The international border along the Northeast (with China, Myanmar and Bangladesh) has been a constant source of friction as well as a benediction for local residents. After the Centre’s decision, Mizoram’s lone Rajya Sabha member, K. Vanlalvena, wrote to Shah. “This wrongly demarcated border was never corrected but simply forced upon us as the new international border which remains till this day as a great injustice to our people,” he contended.
The chief minister of Mizoram, Lalduhoma, sounded upbeat that the FMR and fencing issues would be addressed. On Saturday, Lalduhoma said that he had met both the prime minister, Narendra Modi, and Shah in Delhi and expressed hope that Mizoram would be left out of the Centre’s fencing plan. “While the Union home minister did not explicitly confirm the abandonment of the border fencing or the retention of FMR, I am optimistic that the Indo-Myanmar border in Mizoram will not be fenced. I urge all stakeholders not to panic,” he said.

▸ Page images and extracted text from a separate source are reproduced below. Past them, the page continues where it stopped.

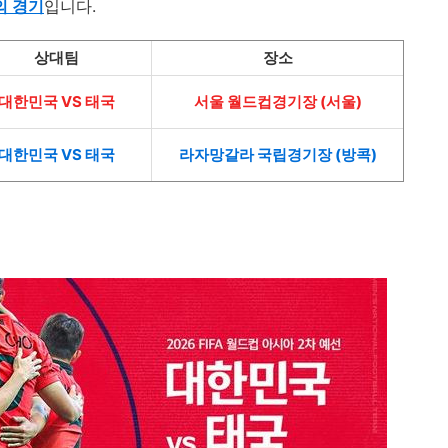
의 경기
입니다
.
상대팀
장소
대한민국 VS 태국
서울 월드컵경기장 (서울)
대한민국 VS 태국
라자망갈라 국립경기장 (방콕)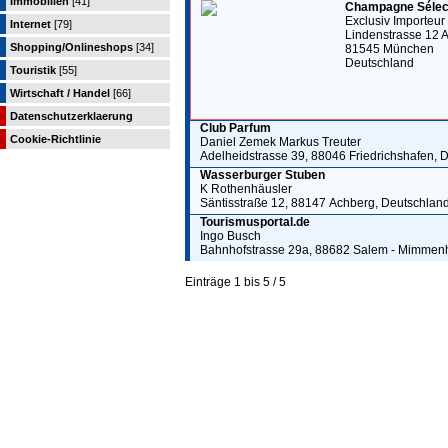
Immobilien
[41]
Champagne Sélect
Exclusiv Importeur
Internet
[79]
Lindenstrasse 12 
Shopping/Onlineshops
[34]
81545 München
Deutschland
Touristik
[55]
Wirtschaft / Handel
[66]
Datenschutzerklaerung
Club Parfum
Cookie-Richtlinie
Daniel Zemek Markus Treuter
Adelheidstrasse 39, 88046 Friedrichshafen, 
Wasserburger Stuben
K Rothenhäusler
Säntisstraße 12, 88147 Achberg, Deutschlan
Tourismusportal.de
Ingo Busch
Bahnhofstrasse 29a, 88682 Salem - Mimmen
Einträge 1 bis 5 / 5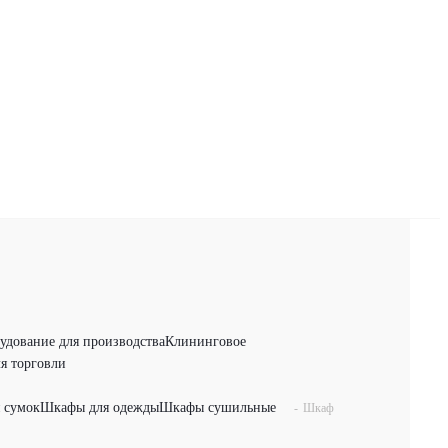
удование для производства
Клининговое
я торговли
 сумок
Шкафы для одежды
Шкафы сушильные
-
Шкаф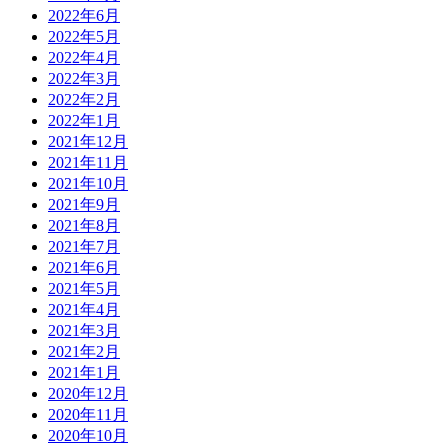
2022年6月
2022年5月
2022年4月
2022年3月
2022年2月
2022年1月
2021年12月
2021年11月
2021年10月
2021年9月
2021年8月
2021年7月
2021年6月
2021年5月
2021年4月
2021年3月
2021年2月
2021年1月
2020年12月
2020年11月
2020年10月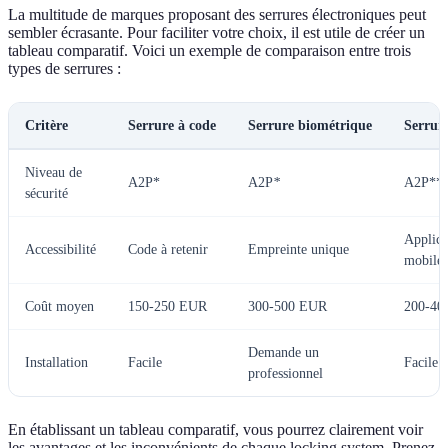
La multitude de marques proposant des serrures électroniques peut
sembler écrasante. Pour faciliter votre choix, il est utile de créer un
tableau comparatif. Voici un exemple de comparaison entre trois
types de serrures :
Critère
Serrure à code
Serrure biométrique
Serrur
Niveau de
A2P*
A2P
*
A2P**
sécurité
Applica
Accessibilité
Code à retenir
Empreinte unique
mobile
Coût moyen
150-250 EUR
300-500 EUR
200-40
Demande un
Installation
Facile
Facile
professionnel
En établissant un tableau comparatif, vous pourrez clairement voir
les avantages et les inconvénients de chaque locking system. Prenez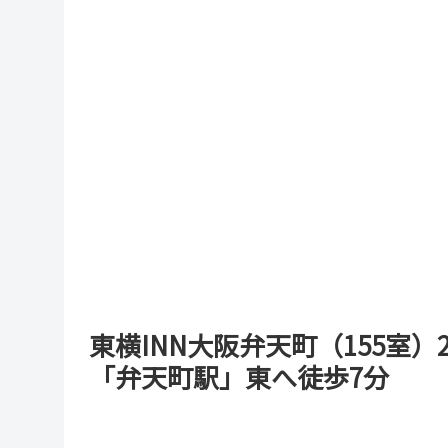
東横INN大阪弁天町（155室）2
「弁天町駅」東へ徒歩7分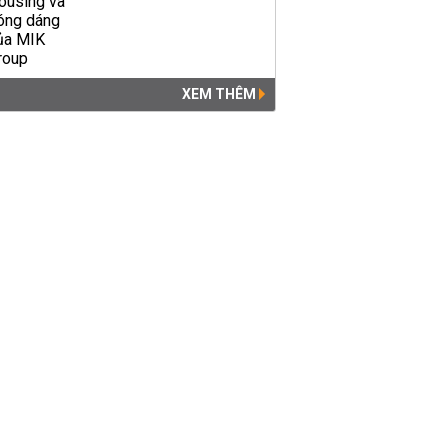
XEM THÊM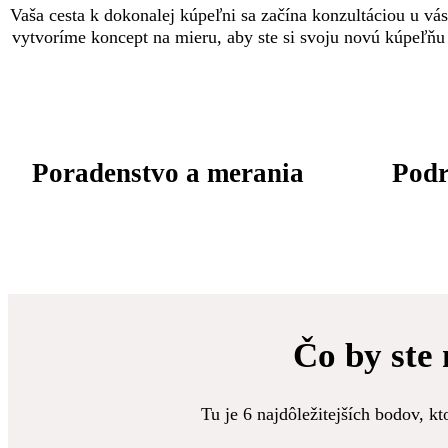
Vaša cesta k dokonalej kúpeľni sa začína konzultáciou u v
vytvoríme koncept na mieru, aby ste si svoju novú kúpeľňu 
Poradenstvo a merania
Podr
Čo by ste
Tu je 6 najdôležitejších bodov, k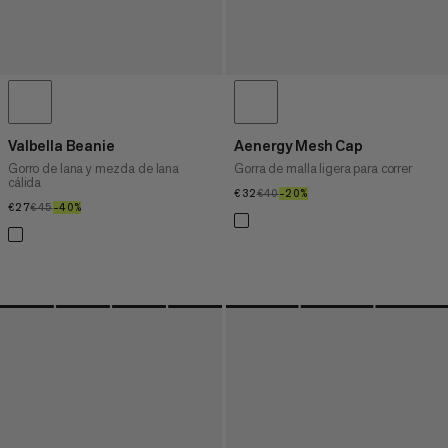
Valbella Beanie
Aenergy Mesh Cap
Gorro de lana y mezcla de lana
Gorra de malla ligera para correr
cálida
€32
€32
€40
€40
–20%
20%
€27
€27
€45
€45
–40%
40%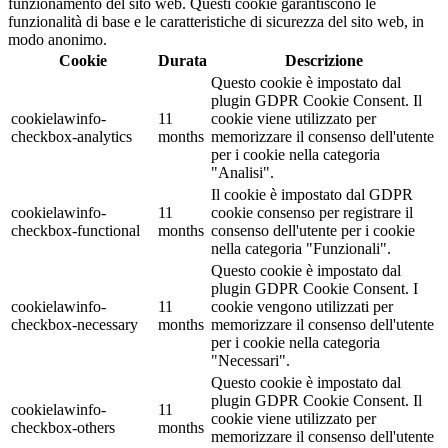
funzionamento del sito web. Questi cookie garantiscono le
funzionalità di base e le caratteristiche di sicurezza del sito web, in
modo anonimo.
Cookie
Durata
Descrizione
Questo cookie è impostato dal
plugin GDPR Cookie Consent. Il
cookielawinfo-
11
cookie viene utilizzato per
checkbox-analytics
months
memorizzare il consenso dell'utente
per i cookie nella categoria
"Analisi".
Il cookie è impostato dal GDPR
cookielawinfo-
11
cookie consenso per registrare il
checkbox-functional
months
consenso dell'utente per i cookie
nella categoria "Funzionali".
Questo cookie è impostato dal
plugin GDPR Cookie Consent. I
cookielawinfo-
11
cookie vengono utilizzati per
checkbox-necessary
months
memorizzare il consenso dell'utente
per i cookie nella categoria
"Necessari".
Questo cookie è impostato dal
plugin GDPR Cookie Consent. Il
cookielawinfo-
11
cookie viene utilizzato per
checkbox-others
months
memorizzare il consenso dell'utente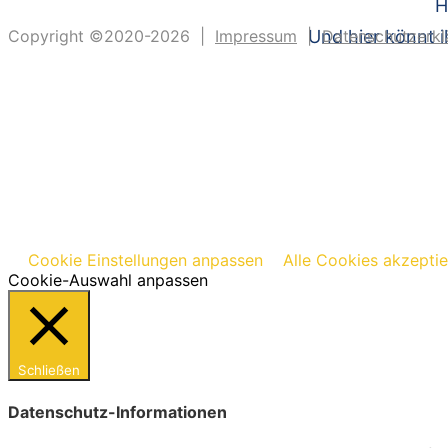
H
Copyright ©2020-2026 |
Impressum
|
Und hier könnt i
Datenschutzerkl
Cookie Einstellungen anpassen
Alle Cookies akzepti
Cookie-Auswahl anpassen
Schließen
Datenschutz-Informationen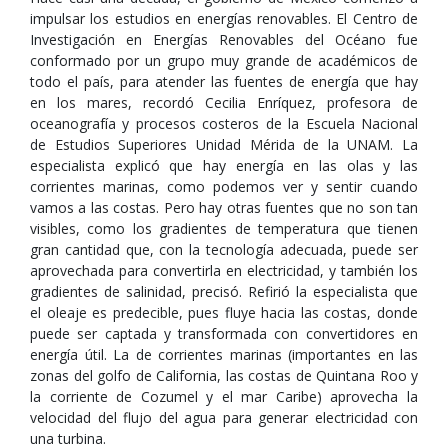
impulsar los estudios en energías renovables. El Centro de
Investigación en Energías Renovables del Océano fue
conformado por un grupo muy grande de académicos de
todo el país, para atender las fuentes de energía que hay
en los mares, recordó Cecilia Enríquez, profesora de
oceanografía y procesos costeros de la Escuela Nacional
de Estudios Superiores Unidad Mérida de la UNAM. La
especialista explicó que hay energía en las olas y las
corrientes marinas, como podemos ver y sentir cuando
vamos a las costas. Pero hay otras fuentes que no son tan
visibles, como los gradientes de temperatura que tienen
gran cantidad que, con la tecnología adecuada, puede ser
aprovechada para convertirla en electricidad, y también los
gradientes de salinidad, precisó. Refirió la especialista que
el oleaje es predecible, pues fluye hacia las costas, donde
puede ser captada y transformada con convertidores en
energía útil. La de corrientes marinas (importantes en las
zonas del golfo de California, las costas de Quintana Roo y
la corriente de Cozumel y el mar Caribe) aprovecha la
velocidad del flujo del agua para generar electricidad con
una turbina.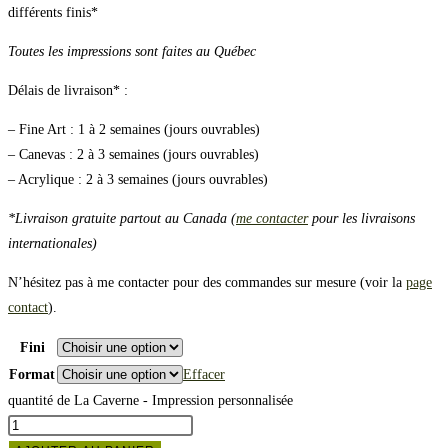
différents finis*
Toutes les impressions sont faites au Québec
Délais de livraison* :
– Fine Art : 1 à 2 semaines (jours ouvrables)
– Canevas : 2 à 3 semaines (jours ouvrables)
– Acrylique : 2 à 3 semaines (jours ouvrables)
*Livraison gratuite partout au Canada (
me contacter
pour les livraisons
internationales)
N’hésitez pas à me contacter pour des commandes sur mesure (voir la
page
contact
).
Fini
Format
Effacer
quantité de La Caverne - Impression personnalisée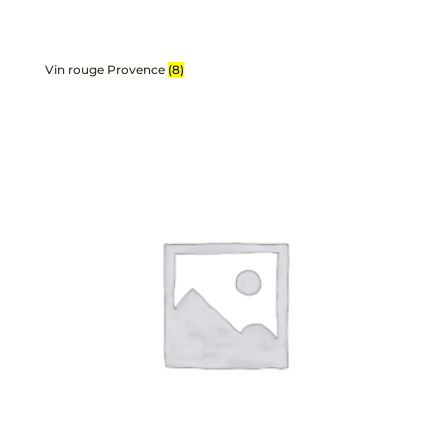
Vin rouge Provence
(8)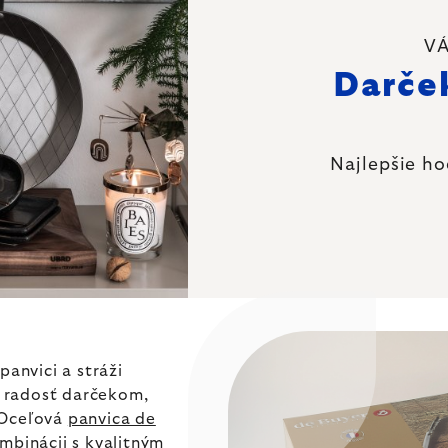
VÁ
Darče
Najlepšie ho
panvici a stráži
 radosť darčekom,
 Oceľová
panvica de
mbinácii s kvalitným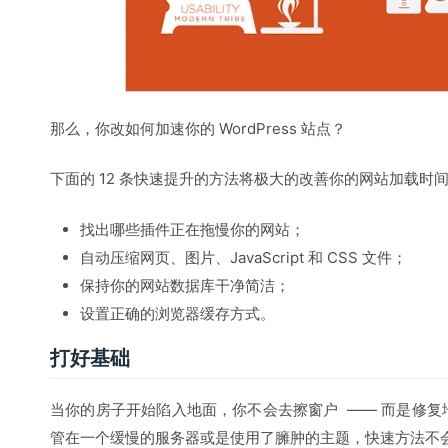
那么，你改如何加速你的 WordPress 站点？
下面的 12 条快速提升的方法将极大的改善你的网站加载时
找出哪些插件正在拖慢你的网站；
自动压缩网页、图片、JavaScript 和 CSS 文件；
保持你的网站数据库干净简洁；
设置正确的浏览器缓存方式。
打好基础
当你的房子开始陷入地面，你不会去擦窗户 —— 而是修
管在一个缓慢的服务器或是使用了臃肿的主题，快速方法不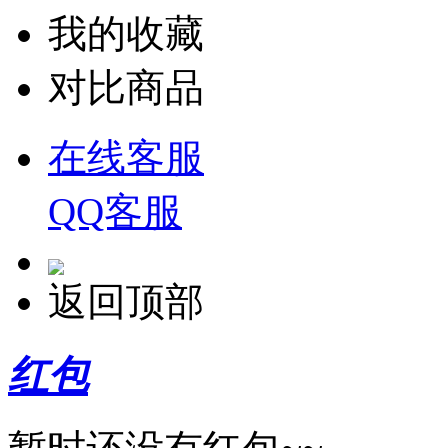
我的收藏
对比商品
在线客服
QQ客服
返回顶部
红包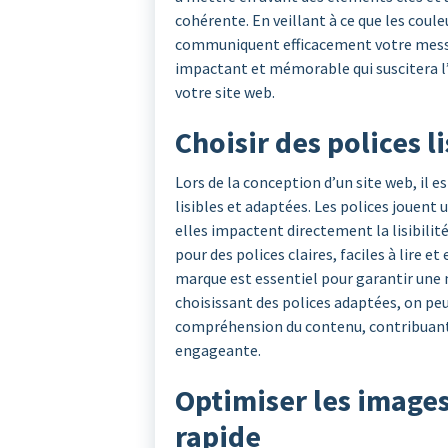
cohérente. En veillant à ce que les coule
communiquent efficacement votre messa
impactant et mémorable qui suscitera l’in
votre site web.
Choisir des polices l
Lors de la conception d’un site web, il es
lisibles et adaptées. Les polices jouent u
elles impactent directement la lisibilit
pour des polices claires, faciles à lire et
marque est essentiel pour garantir une n
choisissant des polices adaptées, on peut 
compréhension du contenu, contribuant a
engageante.
Optimiser les image
rapide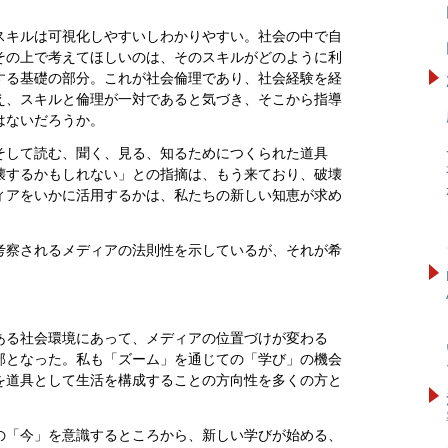
スキルは可視化しやすいしわかりやすい。社会の中で自
その上で考えてほしいのは、そのスキルがどのように利
する基礎の部分。これが社会倫理であり、社会経験を経
え、スキルと倫理が一対であると気づき、そこから指導
はないだろうか。
そして読む、聞く、見る、知るためにつくられた道具
壊するかもしれない」との指摘は、もう来ており、破壊
ィアをいかに活用するかは、私たちの新しい知恵が求め
考察されるメディアの法則性を示しているが、それが希
。
ある社会環境にあって、メディアの位置づけが変わる
部となった。私も「ズーム」を通じての「学び」の機会
を道具として生活を構成することの方向性を多くの方と
の「今」を意識するところから、新しい学びが始める、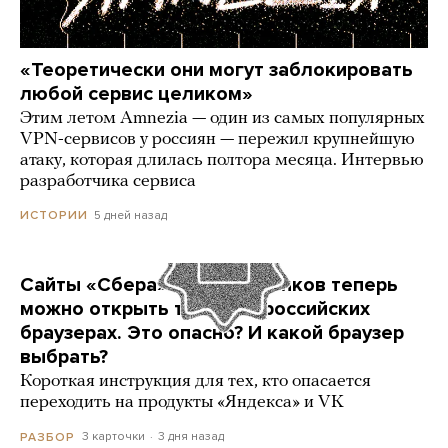
«Теоретически они могут заблокировать
любой сервис целиком»
Этим летом Amnezia — один из самых популярных
VPN-сервисов у россиян — пережил крупнейшую
атаку, которая длилась полтора месяца. Интервью
разработчика сервиса
5 дней назад
ИСТОРИИ
Сайты «Сбера» и других банков теперь
можно открыть только в российских
браузерах. Это опасно? И какой браузер
выбрать?
Короткая инструкция для тех, кто опасается
переходить на продукты «Яндекса» и VK
3 карточки
3 дня назад
РАЗБОР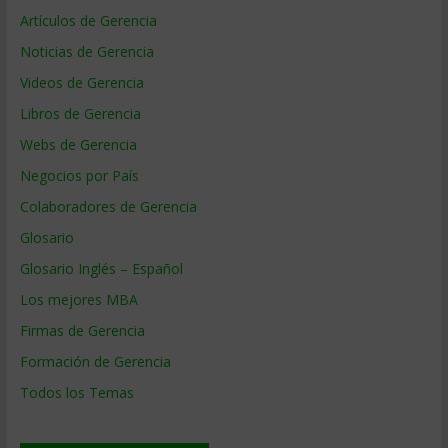
Artículos de Gerencia
Noticias de Gerencia
Videos de Gerencia
Libros de Gerencia
Webs de Gerencia
Negocios por País
Colaboradores de Gerencia
Glosario
Glosario Inglés – Español
Los mejores MBA
Firmas de Gerencia
Formación de Gerencia
Todos los Temas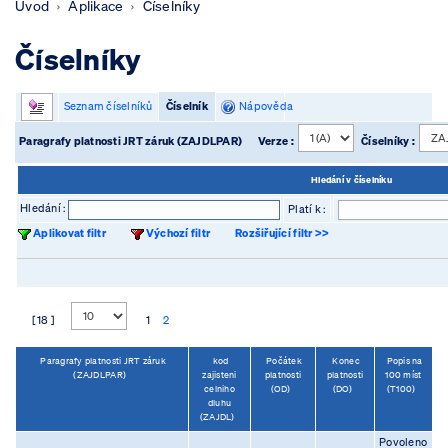
Úvod
Aplikace
Číselníky
Číselníky
Seznam číselníků
Číselník
Nápověda
Paragrafy platnosti JRT záruk (ZAJDLPAR)
Verze :
Číselníky :
Hledání v číselníku
Hledání :
Platí k :
Aplikovat filtr
Výchozí filtr
Rozšiřující filtr >>
[ 18 ]
1
2
Paragrafy platnosti JRT záruk
kod
Počátek
Konec
Popis na
(ZAJDLPAR)
zajisteni
platnosti
platnosti
100 míst
celniho
(OD)
(DO)
(T100)
dluhu
(ZAJDL)
Povoleno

However, on Wednesday, the state’s NGO Coordination Committee organised a public gathering in Aizawl. It had sent a memorandum to Shah through the governor, urging him to reconsider both moves. It said India, as a signatory to the UN Declaration on the Rights of Indigenous Peoples, 2007, would assert the rights of indigenous people who are divided by international borders. At the end of the rally, it adopted a resolution to “challenge and resist” the Centre’s plans: “We express our strong dissent and protest against the recent decision to dismantle the FMR and establish border fencing along the Indo-Myanmar border by the government...”
Curiously, it was the Modi government that introduced the FMR as part of its Act East policy. As the NGOCC memorandum pointed out, “The FMR is a vital mechanism in maintaining the ethnic and cultural linkages between the Mizo people living on both sides of the border.” It added that ending the FMR and fencing the border would be detrimental to “these vital ethnic and cultural connections, disrupting the harmonious coexistence and cultural exchange that has been integral to the lives of the Mizo people living in both sides of the two neighbouring countries.”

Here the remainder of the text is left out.